The contributions that arrive for a free project are usually for the easy, fun, visible parts. The boring parts, the strange provider-specific bugs, the endless compatibility work, the “Google changed something again” work, all fall to the person whose name is on the project.

So that is the actual product.

Not just the code, but the promise that when something changes in Gmail, Outlook, Yahoo, Coremail, Redis, OAuth, or some random IMAP server, somebody whose livelihood depends on EmailEngine will deal with it.

That promise is hard to fund with donations and good vibes. Which, now that I think about it, is basically the moral of the first post again, just viewed from two and a half years later.

The boring stuff I am quietly proud of

If there is an engineering lesson in all of this, it is that most of the important decisions were about doing less, not more.

I do not use circuit breakers in the usual way.
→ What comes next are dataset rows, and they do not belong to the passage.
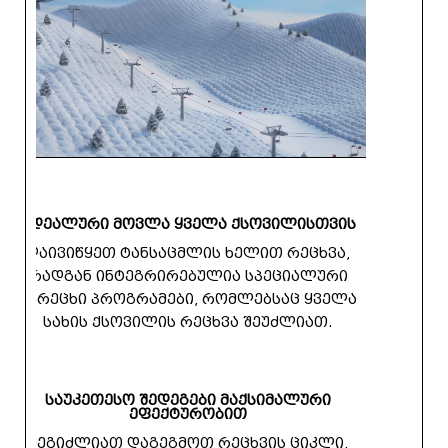
იდეალური მოვლა ყველა ქსოვილისთვის
დაივიწყეთ ტანსაცმლის ხელით რეცხვა,
რადგან ინტეგრირებულია სპეციალური
სარეცხი პროგრამები, რომლებსაც ყველა
სახის ქსოვილის რეცხვა შეუძლიათ.
საუკეთესო შედეგები მაქსიმალური
ეფექტურობით
შეგიძლიათ დაგეგმოთ რეცხვის ციკლი,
A circuit breaker is a pattern where a failing component gets temporarily disabled so that it does not keep causing damage. In many systems, this is a good idea.

In EmailEngine, it can be poison.

EmailEngine runs thousands of independent accounts through shared workers. If one customer’s broken mailbox trips a shared circuit breaker, then other customers can be affected by a problem that has nothing to do with them.

So the design is different. Accounts should fail alone, in their own corner, while other accounts keep working.

I also do not catch and ignore unexpected errors just to keep the process alive. If something truly unexpected bubbles all the way up, the worker should die loudly and restart cleanly. A process limping along in a state I did not anticipate is scarier than a process that crashes and starts again.

The general rule is not heroic. Do the dull, safe, legible thing. Make failures visible. Do not hide cracks with cleverness.

That is most of what reliability turned out to be. Not cleverness. Stubbornness.

Two and a half years in

So that is the sequel.

The business is bigger, the customer list is longer, and the work turned out to be mostly the work I did not see coming: a slow, never-ending argument with other people’s mail servers, conducted alone, for a couple of hundred companies that hopefully never have to think about any of it.

I still work at a one-person company, as the one person.

The swamp is still there.

So am I.

Ask me again in another two and a half years.